Recall and Learn: Fine-tuning Deep Pretrained Language Models with Less Forgetting
This addresses the problem of performance degradation in transfer learning for NLP practitioners, though it is incremental as it builds on existing fine-tuning paradigms.
The paper tackles catastrophic forgetting in fine-tuning pretrained language models by introducing a recall and learn mechanism that jointly learns pretraining and downstream tasks, achieving state-of-the-art performance on the GLUE benchmark and enabling BERT-base to outperform BERT-large.
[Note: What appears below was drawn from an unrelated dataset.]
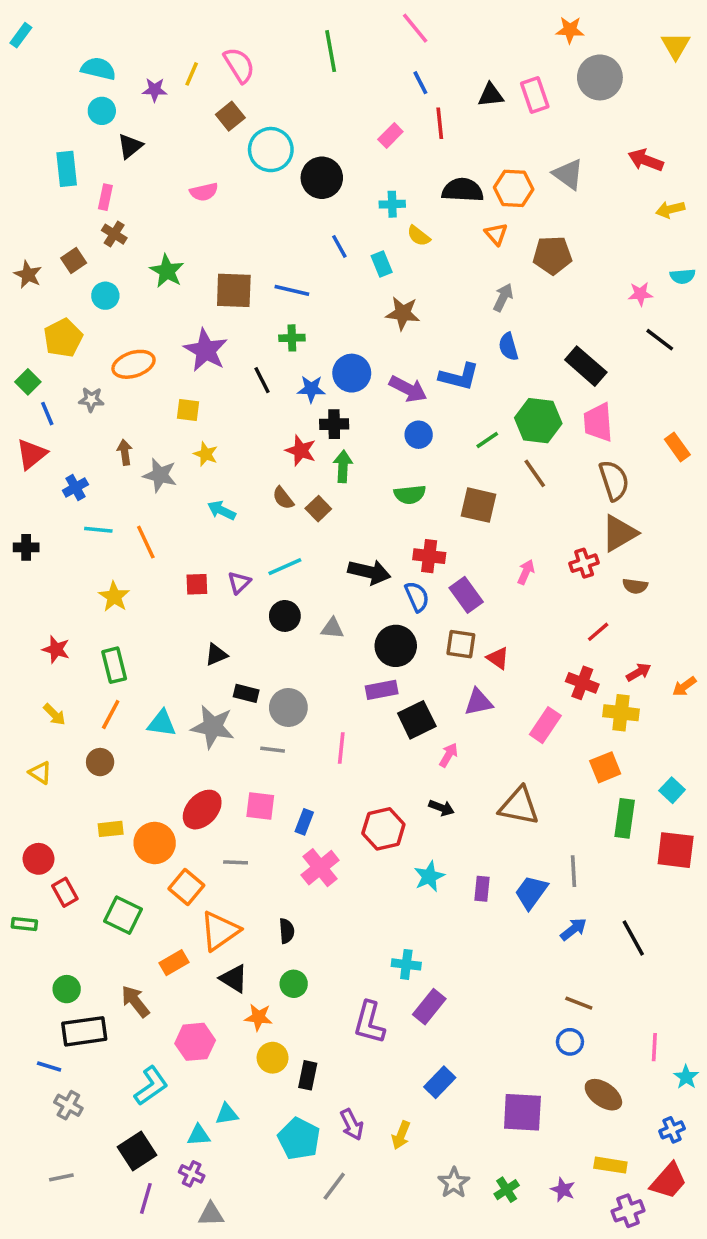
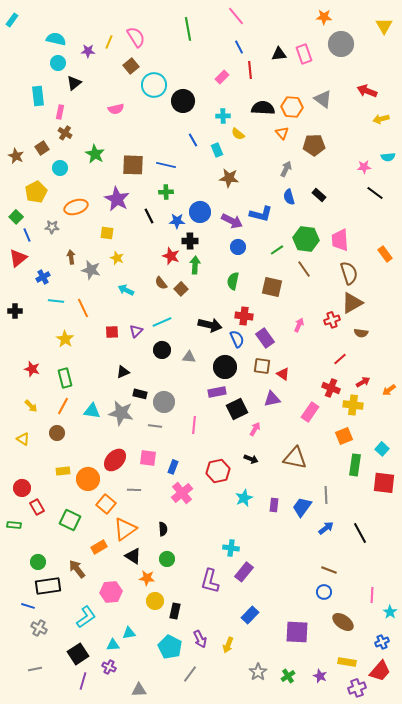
black rectangle: (586, 366) -> (319, 195), moved, size x0.6
green semicircle: (410, 495) -> (233, 281), turned 108
gray triangle: (211, 1214) -> (139, 690), moved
Deep pretrained language models have achieved great success in the way of pretraining first and then fine-tuning. But such a sequential transfer learning paradigm often confronts the catastrophic forgetting problem and leads to sub-optimal performance. To fine-tune with less forgetting, we propose a recall and learn mechanism, which adopts the idea of multi-task learning and jointly learns pretraining tasks and downstream tasks. Specifically, we propose a Pretraining Simulation mechanism to recall the knowledge from pretraining tasks without data, and an Objective Shifting mechanism to focus the learning on downstream tasks gradually. Experiments show that our method achieves state-of-the-art performance on the GLUE benchmark. Our method also enables BERT-base to achieve better performance than directly fine-tuning of BERT-large. Further, we provide the open-source RecAdam optimizer, which integrates the proposed mechanisms into Adam optimizer, to facility the NLP community.